[STUDY MATERIAL]:
----

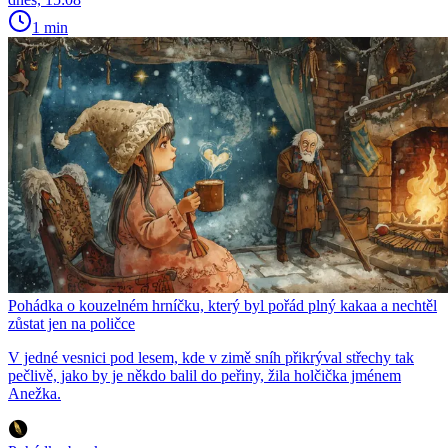
1 min
Pohádka o kouzelném hrníčku, který byl pořád plný kakaa a nechtěl
zůstat jen na poličce
V jedné vesnici pod lesem, kde v zimě sníh přikrýval střechy tak
pečlivě, jako by je někdo balil do peřiny, žila holčička jménem
Anežka.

----

[TASK DIRECTIONS]: Starting with the line that contains "pečlivě, jako by", restate every line through the end of the records above, exactly and with no other lines.

[TASK RESPONSE]:
pečlivě, jako by je někdo balil do peřiny, žila holčička jménem
Anežka.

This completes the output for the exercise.